Even though he ran on a third-party ticket, Frémont managed to capture a third of the vote, and the Republican Party began to add members throughout the land. As tensions mounted over the slavery issue, more anti-slavery Republicans began to run for office and be elected, even with the risks involved with taking this stance. Republican Sen. Charles Sumner of Massachusetts experienced this danger firsthand. In May 1856, he delivered a passionate anti-slavery speech in which he made critical remarks about several pro-slavery senators, including Andrew F. Butler of South Carolina. Sumner infuriated Rep. Preston S. Brooks, the son of one of Butler's cousins, who felt his family honor had been insulted. Two days later, Brooks walked into the Senate and beat Sumner unconscious with a cane. This incident electrified the nation and helped to galvanize Northern opinion against the South; Southern opinion hailed Brooks as a hero.
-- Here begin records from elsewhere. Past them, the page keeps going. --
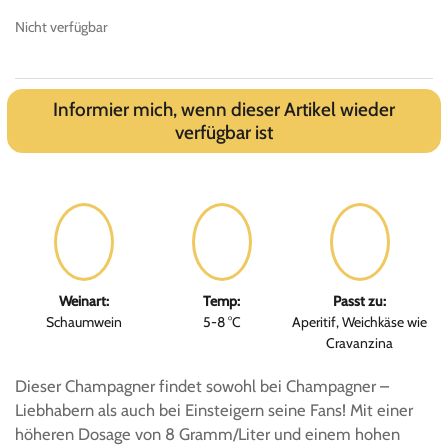
Nicht verfügbar
Informier mich, wenn dieser Artikel wieder
verfügbar ist
Weinart:
Temp:
Passt zu:
Schaumwein
5-8 °C
Aperitif, Weichkäse wie
Cravanzina
Dieser Champagner findet sowohl bei Champagner –
Liebhabern als auch bei Einsteigern seine Fans! Mit einer
höheren Dosage von 8 Gramm/Liter und einem hohen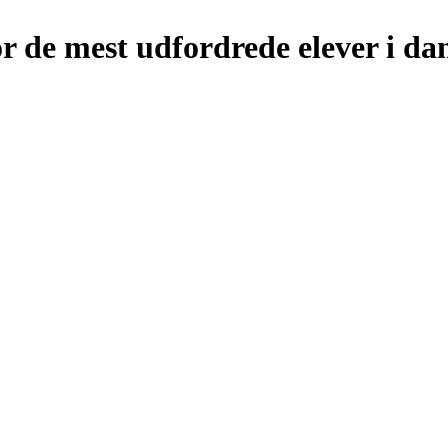
r de mest udfordrede elever i da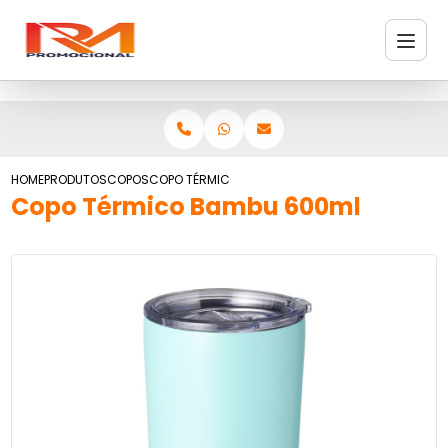
HOME
PRODUTOS
COPOS
COPO TÉRMICO BAMBU 600ML
Copo Térmico Bambu 600ml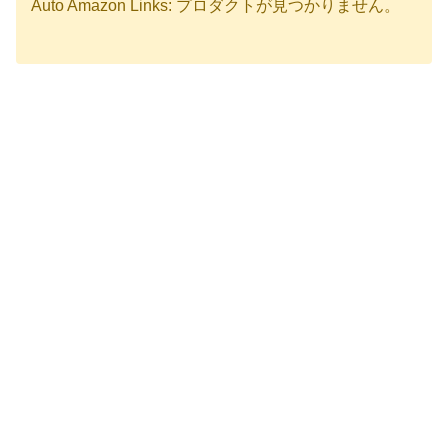
Auto Amazon Links: プロダクトが見つかりません。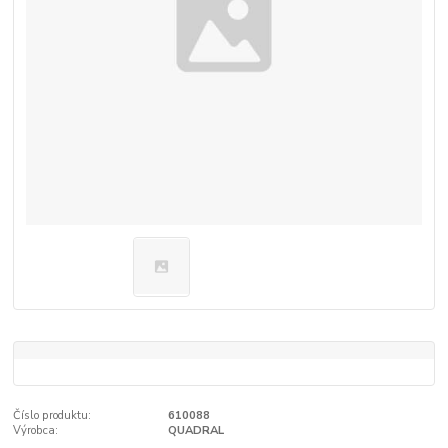
Číslo produktu:
610088
Výrobca:
QUADRAL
But Sumner stood by his principles, and after a three-year, painful convalescence, he returned to the Senate to continue his struggle against slavery.
And the Kansas-Nebraska Act, which allowed territories to determine whether slavery would be legalized in accordance with "popular sovereignty" and thereby nullify the principles of the Missouri Compromise, created a schism within the Democratic Party.
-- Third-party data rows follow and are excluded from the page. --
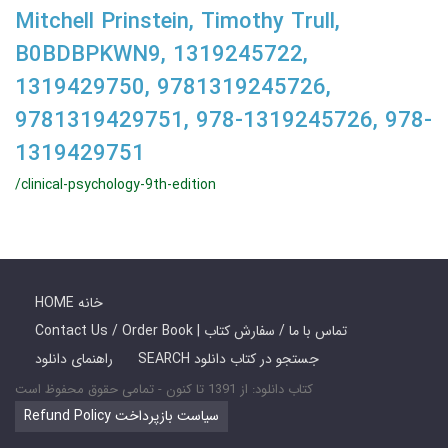
Mitchell Prinstein, Timothy Trull,
B0BDBPKWN9, 1319245722,
1319429750, 9781319245726,
9781319429751, 978-1319245726, 978-
1319429751
/clinical-psychology-9th-edition
HOME خانه
Contact Us / Order Book | تماس با ما / سفارش کتاب
SEARCH جستجو در کتاب دانلود
راهنمای دانلود
کتاب دانلود: از 1391 تا کنون - تمامی حقوق محفوظ است
Refund Policy سیاست بازپرداخت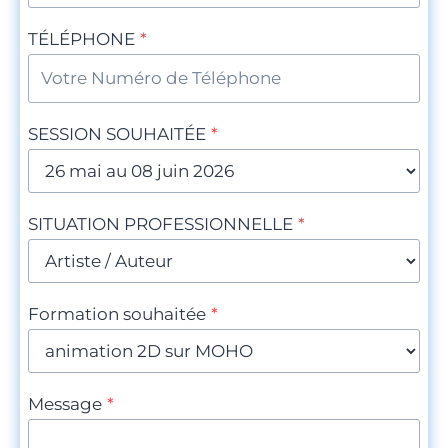
TÉLÉPHONE
*
SESSION SOUHAITÉE
*
SITUATION PROFESSIONNELLE
*
Formation souhaitée
*
Message
*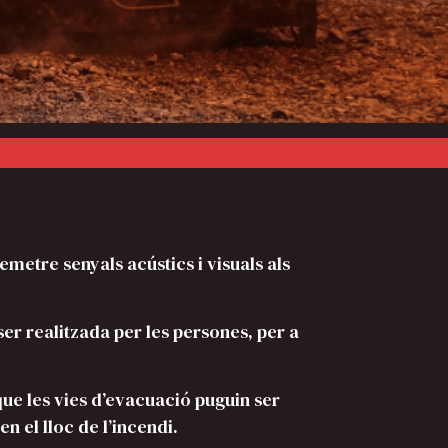
emetre senyals acústics i visuals als
er realitzada per les persones, per a
ue les vies d’evacuació puguin ser
n el lloc de l’incendi.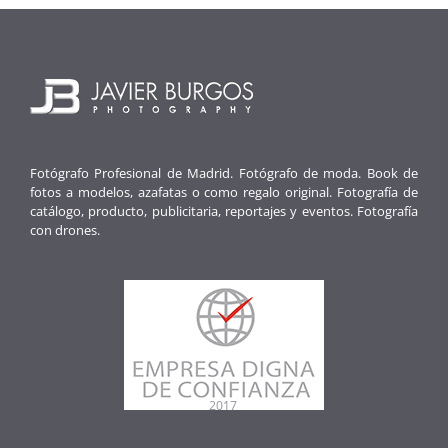
Fotógrafo Profesional de Madrid. Fotógrafo de moda. Book de
fotos a modelos, azafatas o como regalo original. Fotografía de
catálogo, producto, publicitaria, reportajes y eventos. Fotografía
con drones.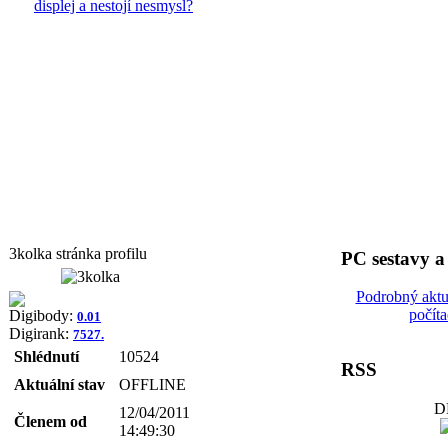
displej a nestojí nesmysl?
3kolka stránka profilu
PC sestavy 
Podrobný aktu
počít
Digibody:
0.01
Digirank:
7527.
Shlédnutí
10524
RSS
Aktuální stav
OFFLINE
D
12/04/2011
Členem od
14:49:30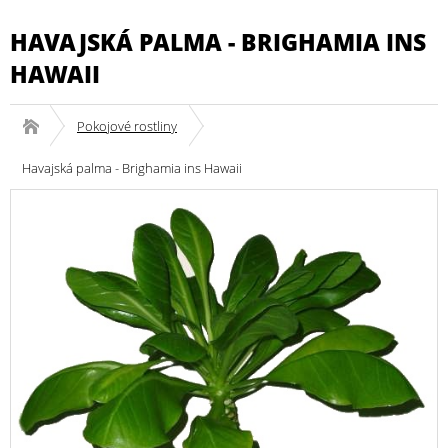
HAVAJSKÁ PALMA - BRIGHAMIA INS
HAWAII
Pokojové rostliny
Havajská palma - Brighamia ins Hawaii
Well there is an issue with that. It sounds nice but the Corwin Amendment would have made that very thing beyond question. You do know of this Amendment don't you? Introduced by a Republican representative from Ohio and by that most worthless Senator Seward from New York
No amendment shall be made to the Constitution which will authorize or give to Congress the power to abolish or interfere, within any State, with the domestic institutions thereof, including that of persons held to labor or service by the laws of said State.--Corwin Amendment
I understand a proposed amendment to the Constitutionwhich amendment, however, I have not seenhas passed Congress, to the effect that the Federal Government shall never interfere with the domestic institutions of the States, including that of persons held to service. To avoid misconstruction of what I have said, I depart from my purpose not to speak of particular amendments so far as to say that, holding such a provision to now be implied constitutional law, I have no objection to its being made express and irrevocable.--lincoln, First Inaugural Address
But of course, the GOP was founded by abolitionists. Right....I would also refer you to the northern tyrant's impassioned speech on the Kansas-Nebraska Act.
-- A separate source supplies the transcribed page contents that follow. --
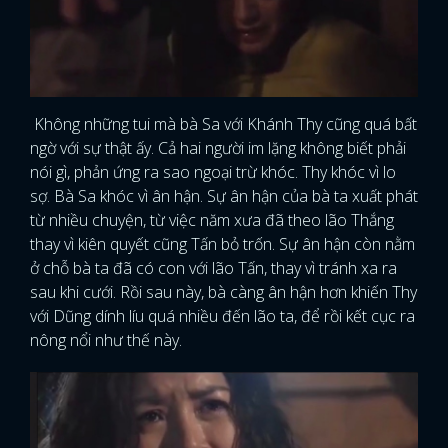
Không những tui mà bà Sa với Khánh Thy cũng quá bất
ngờ với sự thật ấy. Cả hai người im lặng không biết phải
nói gì, phản ứng ra sao ngoại trừ khóc. Thy khóc vì lo
sợ. Bà Sa khóc vì ân hận. Sự ân hận của bà ta xuất phát
từ nhiều chuyện, từ việc năm xưa đã theo lão Thắng
thay vì kiên quyết cũng Tấn bỏ trốn. Sự ân hận còn nằm
ở chỗ bà ta đã có con với lão Tấn, thay vì tránh xa ra
sau khi cưới. Rồi sau này, bà càng ân hận hơn khiến Thy
với Dũng dính líu quá nhiều đến lão ta, để rồi kết cục ra
nông nổi như thế này.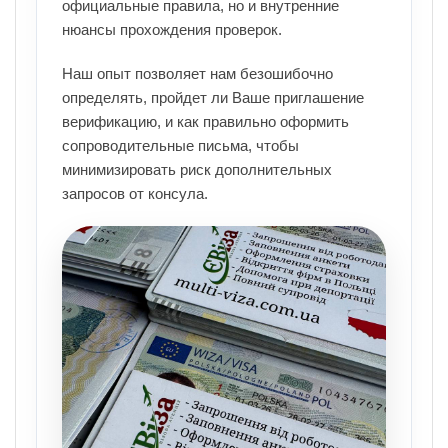
официальные правила, но и внутренние
нюансы прохождения проверок.
Наш опыт позволяет нам безошибочно
определять, пройдет ли Ваше приглашение
верификацию, и как правильно оформить
сопроводительные письма, чтобы
минимизировать риск дополнительных
запросов от консула.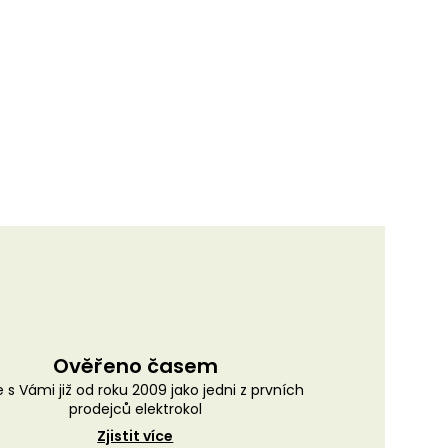
Ověřeno časem
 s Vámi již od roku 2009 jako jedni z prvních
prodejců elektrokol
Zjistit více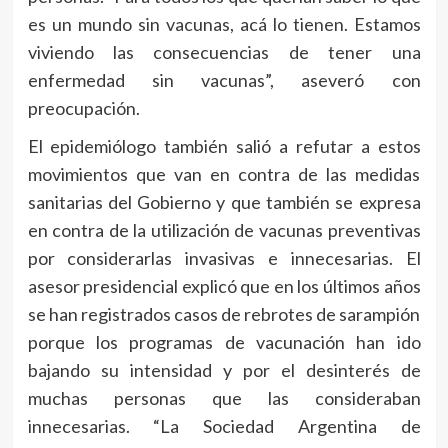
es un mundo sin vacunas, acá lo tienen. Estamos
viviendo las consecuencias de tener una
enfermedad sin vacunas”, aseveró con
preocupación.
El epidemiólogo también salió a refutar a estos
movimientos que van en contra de las medidas
sanitarias del Gobierno y que también se expresa
en contra de la utilización de vacunas preventivas
por considerarlas invasivas e innecesarias. El
asesor presidencial explicó que en los últimos años
se han registrados casos de rebrotes de sarampión
porque los programas de vacunación han ido
bajando su intensidad y por el desinterés de
muchas personas que las consideraban
innecesarias. “La Sociedad Argentina de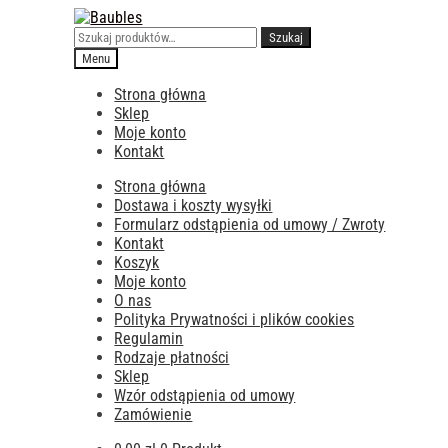
Przejdź
Przejdź
do
do
Szukaj:
Szukaj
nawigacji
treści
Menu
Strona główna
Sklep
Moje konto
Kontakt
Strona główna
Dostawa i koszty wysyłki
Formularz odstąpienia od umowy / Zwroty
Kontakt
Koszyk
Moje konto
O nas
Polityka Prywatności i plików cookies
Regulamin
Rodzaje płatności
Sklep
Wzór odstąpienia od umowy
Zamówienie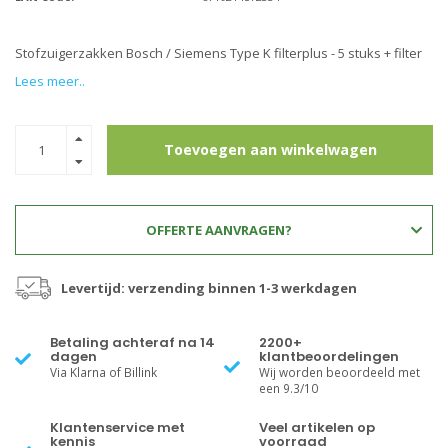
Stofzuigerzakken Bosch / Siemens Type K filterplus - 5 stuks + filter
Lees meer..
Toevoegen aan winkelwagen
OFFERTE AANVRAGEN?
Levertijd: verzending binnen 1-3 werkdagen
Betaling achteraf na 14
2200+
dagen
klantbeoordelingen
Via Klarna of Billink
Wij worden beoordeeld met
een 9.3/10
Klantenservice met
Veel artikelen op
kennis
voorraad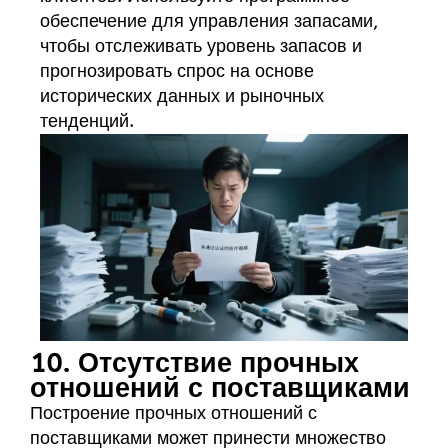
обеспечение для управления запасами,
чтобы отслеживать уровень запасов и
прогнозировать спрос на основе
исторических данных и рыночных
тенденций.
10. Отсутствие прочных
отношений с поставщиками
Построение прочных отношений с
поставщиками может принести множество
Whether slavery shall go into Nebraska, or other new territories,is not a matter of exclusive concern to the people who may go there. The whole nation is interested that the best use shall be made of these territories. We want them for the homes of free white people. This they cannot be, to any considerable extent, if slavery shall be planted within them. Slave States are places for poor white people to remove FROM; not to remove TO. New free States are the places for poor people to go to and better their condition. For this use, the nation needs these territories.
There was a reason a man like that was a manager of the Illinois Colonization Society did not want slavery in the new territory and it had nothing to do with humane concerns
The whole point of this post is that the Republican party was not founded specifically to fight slavery. It is not the 'party of God'. It is nothing more than another political party, one that I might add has forgotten the meaning of the term conservative.
The whole point of this post is that the Republican party was not founded specifically to fight slavery. It is not the 'party of God'. It is nothing more than another political party, one that I might add has forgotten the meaning of the term conservative.
I never claimed it was 'the Party of God'..
No, you did not. However too many claim that it is.